The electrode was formed by the following procedure. Low melting point glass (glass transition point of about 480 ° C.) represented by the composition of B ₂ O ₃ —SiO ₂ —Li ₂ O—ZnO ₂ —Al ₂ O ₃ as the previously obtained positive and negative electrode active materials and firing aid A slurry was prepared by dispersing the powder and further RuO ₂ as an electron conducting agent in a solvent in which a molding aid was dissolved. At this time, the mixing ratio of the electrode active material, the low melting point glass, and the RuO ₂ was 60:10:30 by weight. This slurry was formed into a green tape shape by a doctor blade method.

  The thickness at this time was about 65 μm. Further, this green tape was cut into a size of 35 mm × 35 mm to obtain a positive electrode and a negative electrode.

  The sintered body of the solid electrolyte was produced in the same manner as in Example 1. Next, the positive electrode and the negative electrode obtained in the above were stacked in the form of sandwiching the sintered body of the solid electrolyte and subjected to heat treatment to obtain a positive electrode 2a-solid electrolyte 3-negative electrode 2b laminate. The heat treatment was carried out at a temperature of 350 ° C. for 3 hours and then at a temperature of 580 ° C. for 30 minutes to obtain a positive electrode-solid electrolyte-negative electrode laminate. The thickness of the laminated body at this time was about 125 μm.

  A rectangular solid electrolyte battery was assembled in the same manner as in Example 1 using the obtained laminate.

(Evaluation) thus using the obtained rectangular solid electrolyte battery, the charge and discharge device, 100 .mu.A / cm ² as the charging condition, 200 .mu.A / cm ^2, 1 in the current 500 .mu.A / cm ² to the square solid electrolyte battery of the foregoing Charge up to 5V, stop charging and hold for 5 minutes after the voltage reaches 1.5V, then discharge to 0.5V with the same current as when charging, then charge up to 1.5V again Then, after reaching this voltage, a charge / discharge cycle evaluation was performed in which charging was stopped and held for 5 minutes.
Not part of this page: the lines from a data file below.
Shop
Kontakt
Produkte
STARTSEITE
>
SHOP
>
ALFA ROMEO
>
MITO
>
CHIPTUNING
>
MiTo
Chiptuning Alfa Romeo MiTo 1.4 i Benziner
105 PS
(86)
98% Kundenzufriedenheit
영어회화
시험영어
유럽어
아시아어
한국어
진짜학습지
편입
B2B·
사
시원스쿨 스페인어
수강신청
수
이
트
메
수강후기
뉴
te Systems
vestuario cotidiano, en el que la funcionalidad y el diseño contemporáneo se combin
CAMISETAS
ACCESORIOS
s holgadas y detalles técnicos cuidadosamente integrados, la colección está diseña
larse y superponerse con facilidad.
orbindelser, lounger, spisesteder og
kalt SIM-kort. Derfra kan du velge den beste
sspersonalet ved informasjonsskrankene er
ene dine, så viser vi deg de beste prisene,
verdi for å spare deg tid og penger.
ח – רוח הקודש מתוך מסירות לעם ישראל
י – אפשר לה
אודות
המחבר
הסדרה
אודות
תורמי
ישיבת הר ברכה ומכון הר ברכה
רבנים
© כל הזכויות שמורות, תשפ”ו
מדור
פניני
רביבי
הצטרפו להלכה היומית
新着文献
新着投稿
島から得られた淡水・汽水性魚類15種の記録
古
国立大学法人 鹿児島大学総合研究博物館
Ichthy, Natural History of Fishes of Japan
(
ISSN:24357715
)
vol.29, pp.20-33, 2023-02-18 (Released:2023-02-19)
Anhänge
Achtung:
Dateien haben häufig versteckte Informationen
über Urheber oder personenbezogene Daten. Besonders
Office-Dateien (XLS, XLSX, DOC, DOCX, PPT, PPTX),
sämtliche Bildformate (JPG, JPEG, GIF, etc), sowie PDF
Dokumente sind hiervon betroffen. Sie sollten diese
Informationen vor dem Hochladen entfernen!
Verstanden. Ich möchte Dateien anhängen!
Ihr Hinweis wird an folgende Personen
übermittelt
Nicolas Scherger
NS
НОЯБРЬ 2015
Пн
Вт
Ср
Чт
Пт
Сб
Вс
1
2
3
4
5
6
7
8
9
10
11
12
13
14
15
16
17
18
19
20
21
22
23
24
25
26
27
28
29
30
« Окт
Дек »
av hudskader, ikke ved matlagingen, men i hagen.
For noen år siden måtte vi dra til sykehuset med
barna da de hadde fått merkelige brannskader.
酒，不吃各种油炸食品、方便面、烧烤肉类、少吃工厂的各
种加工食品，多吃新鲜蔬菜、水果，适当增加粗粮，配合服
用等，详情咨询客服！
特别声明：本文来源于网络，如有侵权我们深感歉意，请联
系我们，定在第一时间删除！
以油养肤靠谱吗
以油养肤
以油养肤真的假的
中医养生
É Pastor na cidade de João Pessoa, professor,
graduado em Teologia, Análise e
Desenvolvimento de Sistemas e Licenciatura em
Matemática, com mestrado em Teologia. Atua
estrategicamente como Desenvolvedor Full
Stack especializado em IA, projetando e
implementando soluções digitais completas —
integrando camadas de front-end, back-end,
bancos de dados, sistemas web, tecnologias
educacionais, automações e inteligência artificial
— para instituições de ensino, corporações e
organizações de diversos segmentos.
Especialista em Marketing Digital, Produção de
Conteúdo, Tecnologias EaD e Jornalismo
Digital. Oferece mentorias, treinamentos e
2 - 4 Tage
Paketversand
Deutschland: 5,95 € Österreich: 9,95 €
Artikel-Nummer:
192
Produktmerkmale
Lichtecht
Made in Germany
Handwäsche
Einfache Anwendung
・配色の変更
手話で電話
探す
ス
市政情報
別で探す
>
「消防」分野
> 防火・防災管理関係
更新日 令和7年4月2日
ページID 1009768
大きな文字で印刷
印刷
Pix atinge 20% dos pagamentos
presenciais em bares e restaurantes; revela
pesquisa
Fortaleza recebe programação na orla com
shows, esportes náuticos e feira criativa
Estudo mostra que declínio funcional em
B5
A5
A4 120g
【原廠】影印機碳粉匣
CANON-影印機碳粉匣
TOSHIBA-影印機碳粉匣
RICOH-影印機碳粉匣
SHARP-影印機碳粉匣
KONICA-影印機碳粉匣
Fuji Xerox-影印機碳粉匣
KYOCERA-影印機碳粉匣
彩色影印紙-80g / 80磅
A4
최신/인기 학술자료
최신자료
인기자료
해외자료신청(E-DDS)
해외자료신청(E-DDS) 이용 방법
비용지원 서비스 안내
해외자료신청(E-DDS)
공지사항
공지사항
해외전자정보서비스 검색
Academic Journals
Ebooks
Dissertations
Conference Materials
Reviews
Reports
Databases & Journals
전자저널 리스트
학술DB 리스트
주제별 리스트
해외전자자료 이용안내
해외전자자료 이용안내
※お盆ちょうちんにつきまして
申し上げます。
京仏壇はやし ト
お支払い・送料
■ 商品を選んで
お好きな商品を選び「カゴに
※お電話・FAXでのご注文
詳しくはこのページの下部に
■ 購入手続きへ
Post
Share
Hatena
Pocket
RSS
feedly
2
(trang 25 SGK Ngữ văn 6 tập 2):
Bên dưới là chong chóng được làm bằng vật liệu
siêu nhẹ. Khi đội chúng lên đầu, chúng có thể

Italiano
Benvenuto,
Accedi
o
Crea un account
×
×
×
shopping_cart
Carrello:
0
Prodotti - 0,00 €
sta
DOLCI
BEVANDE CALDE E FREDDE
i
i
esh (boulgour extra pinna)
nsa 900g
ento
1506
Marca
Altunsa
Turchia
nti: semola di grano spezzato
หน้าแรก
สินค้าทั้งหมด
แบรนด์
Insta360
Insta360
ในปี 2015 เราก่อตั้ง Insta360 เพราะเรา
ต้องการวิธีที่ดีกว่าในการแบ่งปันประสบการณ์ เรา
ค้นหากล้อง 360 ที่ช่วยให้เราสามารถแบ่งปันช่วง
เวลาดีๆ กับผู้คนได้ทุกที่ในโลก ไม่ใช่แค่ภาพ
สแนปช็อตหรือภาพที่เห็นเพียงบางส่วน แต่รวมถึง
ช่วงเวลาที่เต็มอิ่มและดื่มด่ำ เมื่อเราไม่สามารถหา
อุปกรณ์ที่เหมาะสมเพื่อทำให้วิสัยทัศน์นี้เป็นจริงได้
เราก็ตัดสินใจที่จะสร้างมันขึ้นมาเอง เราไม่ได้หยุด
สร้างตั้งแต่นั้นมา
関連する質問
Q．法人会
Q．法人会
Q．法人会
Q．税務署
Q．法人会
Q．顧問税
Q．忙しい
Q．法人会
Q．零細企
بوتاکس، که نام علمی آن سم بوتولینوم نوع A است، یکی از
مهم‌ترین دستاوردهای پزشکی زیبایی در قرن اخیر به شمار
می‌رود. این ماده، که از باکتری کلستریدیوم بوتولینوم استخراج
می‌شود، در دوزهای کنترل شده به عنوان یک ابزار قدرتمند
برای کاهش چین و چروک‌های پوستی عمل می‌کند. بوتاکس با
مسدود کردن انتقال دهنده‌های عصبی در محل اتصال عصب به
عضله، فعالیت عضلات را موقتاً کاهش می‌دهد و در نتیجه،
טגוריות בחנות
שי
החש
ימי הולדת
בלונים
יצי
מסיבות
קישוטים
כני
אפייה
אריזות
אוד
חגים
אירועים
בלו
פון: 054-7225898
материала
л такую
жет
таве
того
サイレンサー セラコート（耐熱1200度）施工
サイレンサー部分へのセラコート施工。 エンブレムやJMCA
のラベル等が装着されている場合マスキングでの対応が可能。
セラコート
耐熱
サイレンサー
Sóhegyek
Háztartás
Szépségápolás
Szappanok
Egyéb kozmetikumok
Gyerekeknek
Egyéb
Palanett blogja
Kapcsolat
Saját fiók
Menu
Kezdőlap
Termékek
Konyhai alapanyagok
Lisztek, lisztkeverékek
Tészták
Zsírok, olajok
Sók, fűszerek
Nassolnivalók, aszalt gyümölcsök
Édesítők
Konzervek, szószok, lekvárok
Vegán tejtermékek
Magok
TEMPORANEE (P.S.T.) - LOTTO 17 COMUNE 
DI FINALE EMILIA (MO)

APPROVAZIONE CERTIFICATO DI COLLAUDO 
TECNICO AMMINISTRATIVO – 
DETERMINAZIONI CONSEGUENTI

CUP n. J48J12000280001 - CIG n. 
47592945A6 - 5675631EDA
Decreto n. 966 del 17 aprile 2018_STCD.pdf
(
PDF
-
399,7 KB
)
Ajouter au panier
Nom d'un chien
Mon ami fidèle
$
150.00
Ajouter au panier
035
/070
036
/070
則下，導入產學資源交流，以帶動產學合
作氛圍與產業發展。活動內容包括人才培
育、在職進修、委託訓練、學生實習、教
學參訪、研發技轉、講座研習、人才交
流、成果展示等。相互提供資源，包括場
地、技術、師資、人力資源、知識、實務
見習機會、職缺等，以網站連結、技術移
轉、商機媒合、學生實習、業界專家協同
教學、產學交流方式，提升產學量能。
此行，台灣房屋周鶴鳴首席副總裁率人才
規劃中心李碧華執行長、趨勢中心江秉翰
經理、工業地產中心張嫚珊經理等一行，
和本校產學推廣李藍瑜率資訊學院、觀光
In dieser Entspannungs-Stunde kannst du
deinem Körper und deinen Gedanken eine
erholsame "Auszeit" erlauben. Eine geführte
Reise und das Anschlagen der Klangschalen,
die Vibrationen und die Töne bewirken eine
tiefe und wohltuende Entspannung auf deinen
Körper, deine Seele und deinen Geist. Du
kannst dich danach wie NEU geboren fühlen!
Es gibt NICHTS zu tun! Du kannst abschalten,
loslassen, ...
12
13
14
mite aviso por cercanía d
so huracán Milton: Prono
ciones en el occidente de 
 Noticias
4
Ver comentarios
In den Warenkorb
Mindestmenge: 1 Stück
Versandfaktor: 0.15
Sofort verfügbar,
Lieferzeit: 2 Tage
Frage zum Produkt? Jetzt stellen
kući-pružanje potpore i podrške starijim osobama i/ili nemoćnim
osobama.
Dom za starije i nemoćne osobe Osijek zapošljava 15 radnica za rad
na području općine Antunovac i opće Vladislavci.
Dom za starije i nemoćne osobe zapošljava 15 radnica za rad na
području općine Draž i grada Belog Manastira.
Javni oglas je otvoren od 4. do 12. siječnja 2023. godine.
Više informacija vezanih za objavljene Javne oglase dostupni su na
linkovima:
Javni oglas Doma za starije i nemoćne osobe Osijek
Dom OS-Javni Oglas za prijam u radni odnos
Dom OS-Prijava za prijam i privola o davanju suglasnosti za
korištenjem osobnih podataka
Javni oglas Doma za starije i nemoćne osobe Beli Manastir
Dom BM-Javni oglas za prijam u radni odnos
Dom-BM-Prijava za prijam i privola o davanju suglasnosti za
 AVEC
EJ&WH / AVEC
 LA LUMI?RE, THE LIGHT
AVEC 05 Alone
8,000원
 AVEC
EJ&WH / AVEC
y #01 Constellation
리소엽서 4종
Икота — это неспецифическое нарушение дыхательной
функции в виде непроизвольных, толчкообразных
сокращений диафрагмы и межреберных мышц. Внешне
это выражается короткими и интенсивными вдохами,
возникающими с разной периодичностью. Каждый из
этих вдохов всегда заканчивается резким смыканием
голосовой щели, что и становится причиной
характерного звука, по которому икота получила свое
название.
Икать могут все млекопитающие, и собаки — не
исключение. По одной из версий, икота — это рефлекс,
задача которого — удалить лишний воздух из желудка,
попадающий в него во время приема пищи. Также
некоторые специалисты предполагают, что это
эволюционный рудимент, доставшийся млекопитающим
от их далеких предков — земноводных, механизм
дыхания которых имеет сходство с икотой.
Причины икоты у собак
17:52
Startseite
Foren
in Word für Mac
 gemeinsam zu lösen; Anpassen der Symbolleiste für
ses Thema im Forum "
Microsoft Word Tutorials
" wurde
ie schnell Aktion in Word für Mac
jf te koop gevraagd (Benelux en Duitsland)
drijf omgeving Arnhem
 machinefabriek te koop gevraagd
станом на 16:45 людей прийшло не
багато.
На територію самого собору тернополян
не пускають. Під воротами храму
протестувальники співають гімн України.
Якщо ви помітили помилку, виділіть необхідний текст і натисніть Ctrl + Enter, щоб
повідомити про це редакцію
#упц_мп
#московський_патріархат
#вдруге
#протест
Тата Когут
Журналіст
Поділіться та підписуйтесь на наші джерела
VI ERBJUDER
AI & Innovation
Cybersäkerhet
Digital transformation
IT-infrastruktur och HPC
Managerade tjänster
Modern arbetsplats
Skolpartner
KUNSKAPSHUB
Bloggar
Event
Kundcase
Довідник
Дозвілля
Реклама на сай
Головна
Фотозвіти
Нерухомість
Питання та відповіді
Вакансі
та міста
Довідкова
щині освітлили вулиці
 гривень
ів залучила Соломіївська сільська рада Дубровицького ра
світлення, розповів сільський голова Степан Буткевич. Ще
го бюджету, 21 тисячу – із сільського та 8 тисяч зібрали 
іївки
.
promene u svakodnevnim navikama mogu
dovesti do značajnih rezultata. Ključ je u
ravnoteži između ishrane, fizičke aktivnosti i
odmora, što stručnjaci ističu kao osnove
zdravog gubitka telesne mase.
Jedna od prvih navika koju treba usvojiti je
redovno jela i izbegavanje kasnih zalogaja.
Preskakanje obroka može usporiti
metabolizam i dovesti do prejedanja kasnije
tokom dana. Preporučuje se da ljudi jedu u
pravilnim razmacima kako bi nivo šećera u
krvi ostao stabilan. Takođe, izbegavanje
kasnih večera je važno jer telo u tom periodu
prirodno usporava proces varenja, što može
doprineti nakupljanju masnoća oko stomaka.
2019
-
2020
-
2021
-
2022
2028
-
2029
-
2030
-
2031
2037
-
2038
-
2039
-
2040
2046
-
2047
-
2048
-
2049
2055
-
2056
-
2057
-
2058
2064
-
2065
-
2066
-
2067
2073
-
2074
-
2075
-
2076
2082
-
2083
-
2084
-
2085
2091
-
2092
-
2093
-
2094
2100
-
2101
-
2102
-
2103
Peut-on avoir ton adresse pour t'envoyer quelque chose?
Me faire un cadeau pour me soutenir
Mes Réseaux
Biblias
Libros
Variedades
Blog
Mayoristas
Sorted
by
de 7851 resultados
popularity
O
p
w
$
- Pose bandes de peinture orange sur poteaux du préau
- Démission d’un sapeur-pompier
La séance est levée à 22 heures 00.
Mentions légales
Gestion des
  The results are shown in Table 1. In addition, the number in a table | surface shows the discharge capacity with respect to each discharge current, and a unit is mAh.

  From the above, it can be seen that the lithium battery of the present invention is excellent in charge / discharge characteristics. In particular, even when the discharge current is increased, the decrease in the discharge capacity is remarkable.

  This is considered to be because the electrode and the solid electrolyte can be joined by interposing a compound having a siloxane bond as the main skeleton in the gap between the positive electrode and the negative electrode active material, and the interface resistance is further reduced. Furthermore, according to the present invention, since a siloxane bond is formed in the process of heat treatment, the reaction with the electrode active material is unlikely to occur, and the electrode active material powder is bonded and the electrode and the solid electrolyte are bonded while maintaining the original characteristics of the electrode active material. It is thought that bonding is performed.

DESCRIPTION OF SYMBOLS 1 ... Package 2 ... A pair of electrode 2a ... Positive electrode 2b ... Negative electrode 3 ... Solid electrolyte layer 4 ... Positive electrode collector 5 ... Negative electrode collector

Claims (3)

An electrode containing at least an active material and a silicon compound;
A solid electrolyte joined to the electrode,
The silicon compound is an inorganic compound having a siloxane bond as a main skeleton formed by heat-treating a silane compound ,
The solid electrolyte is mainly composed of lithium ion conductive crystallized glass,
The lithium battery, wherein the solid electrolyte and the active material are bonded via the silicon compound. The lithium battery according to claim 1, wherein a conductive auxiliary agent is added to the silicon compound. The solid electrolyte is a lithium battery according to claim 1 or 2, characterized in that a sintered body composed mainly of the lithium ion conductive glass-ceramics.